I feed him algae wafers three nights a week after lights out. Have to do it that way or the cichlids would eat it all! 

About a year ago I invested in an LED "moonlight" so I see him more now. It was kind of pricey, but I am SO glad I spent the money!!!


----------



## turtle10 (Dec 30, 2010)

Lion Mom said:


> I feed him algae wafers three nights a week after lights out. Have to do it that way or the cichlids would eat it all!
> 
> About a year ago I invested in an LED "moonlight" so I see him more now. It was kind of pricey, but I am SO glad I spent the money!!!


Does he really come out more? And how bright is the moonlight?


----------



## Goomba3 (Jan 20, 2011)

My mom had a 30 gallon tank and always kept a pleco. I absolutely adore them, they are awesome. Her's, she had for like a decade, and he got HUGE. Eventually he just died and was eaten by the other fish in the tank. I ended up buying her another one, which started out very small and over the next 5 years grew to be 8 inches! He kept hiding in all the same spots as he grew, but he forgot his tail was longer and would always be poking out from underneath the eaves of the house decoration in the tank, it was funny. He would hang out upside for days as well, so that seems to be normal.


----------



## turtle10 (Dec 30, 2010)

That is so cute, that he didn't know you could still see him lol! Hopefully once she adjusts more I will start to see more of her personality.


----------



## Lion Mom (Jun 14, 2010)

turtle10 said:


> Does he really come out more? And how bright is the moonlight?


Yes - I have 3 nocturnal fish in that tank. Not super bright - it doesn't keep anybody from sleeping. It isn't the entire length of the tank - I have it set up in the middle of the tank so the far sides are dark. It's bright enough to see in a darkened room. :-D

TBH, even if I didn't have any nocturnal fish I would be happy I bought it since it's so cool lookin'!!! 
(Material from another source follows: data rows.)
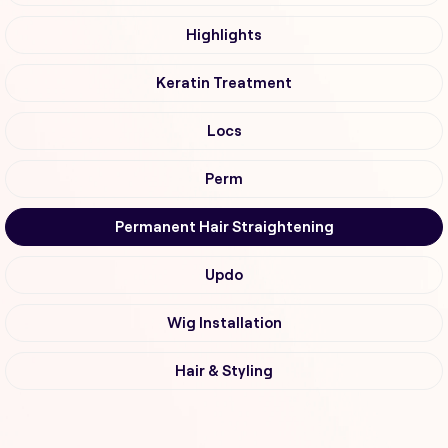
Highlights
Keratin Treatment
Locs
Perm
Permanent Hair Straightening
Updo
Wig Installation
Hair & Styling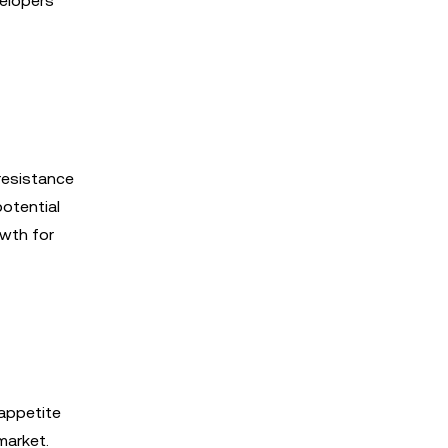
velopers
 resistance
potential
wth for
 appetite
market.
Oh - and the algae wafers I feed are the Tetra Veggie/Algae ones.


----------



## LolaQuigs (Mar 28, 2010)

Cute! I didn't realize there were pleco species that stayed so small! I may have to reconsider my plans for the bottom feeder in my future 30 gallon community tank.


----------



## turtle10 (Dec 30, 2010)

I really want to try the moonlight now! I always wish I could look at the "night life" in my community, but of course I would need light and that would defeat the purpose lol, so moonlight seems perfect!


----------